Nigeria has struggled to achieve its financial inclusion and cashless economy goals, two policies that are sometimes confused as the same. In the last two years, however, the government has stepped up its game. It launched a mandatory universal biometric ID scheme which it sold as necessary for national security and financial inclusion. At its peak, the program blocked millions of Nigerians from making prepaid voice calls unless their identity numbers were linked to their prepaid SIM cards. The limits on cash withdrawals is the latest in this series of enforced financial inclusion. There are benefits to being cashless and Nigeria is signalling its willingness to reach for those benefits regardless of the cost.

UPDATE – Friday 23, December 2022

The Central Bank of Nigeria has revised its cash withdrawal limits. Individuals can now withdraw up to ₦500,000 per week, five times the earlier limit. While businesses will be allowed to take out up to ₦5 million in cash per week. The defacto fines for going over the limit have also been revised to 3% and 5% for individuals and corporations from the previous 5% and 10%.

A memo from the apex bank announcing the revisions claimed that it was “based on feedback received from stakeholders.” In the days leading up to this revision, the central bank governor had to contend with an invitation to answer questions about the policy from the nation’s lower legislative body and a court filing by Nigeria’s Secret police, seeking to detain central bank governor, Emefiele for two months over allegations of terrorism financing.

The central bank governor did not make it to the scheduled hearing, instead the bank’s deputy governor in charge of financial system stability, Ms Aisha Ahmad took the spot.

The bank still retained the onerous requirements to process cash withdrawals above the limit.

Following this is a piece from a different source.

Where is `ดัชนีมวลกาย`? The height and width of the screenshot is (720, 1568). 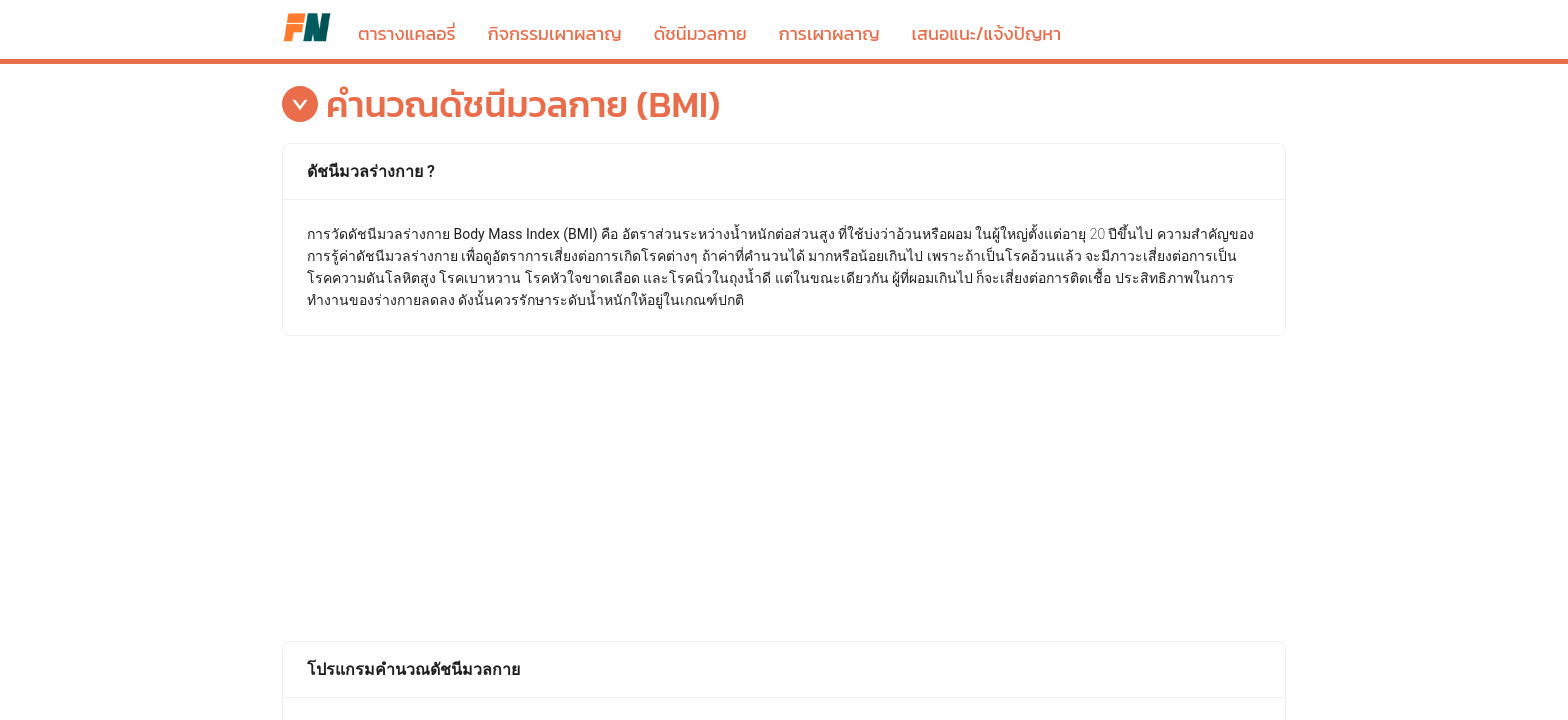 ดัชนีมวลกาย is located at coordinates (700, 33).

To withdraw more their weekly allotment, Nigerian residents will be required to provide a valid means of identification of the payee (National ID, International Passport, or Driver’s License); Bank Verification Number, BVN, of the payee; Tax Identification Number, TIN, of both the payee and the payer. They will also need to sub,it an approval in writing by the MD/CEO of the financial institution authorising the withdrawal.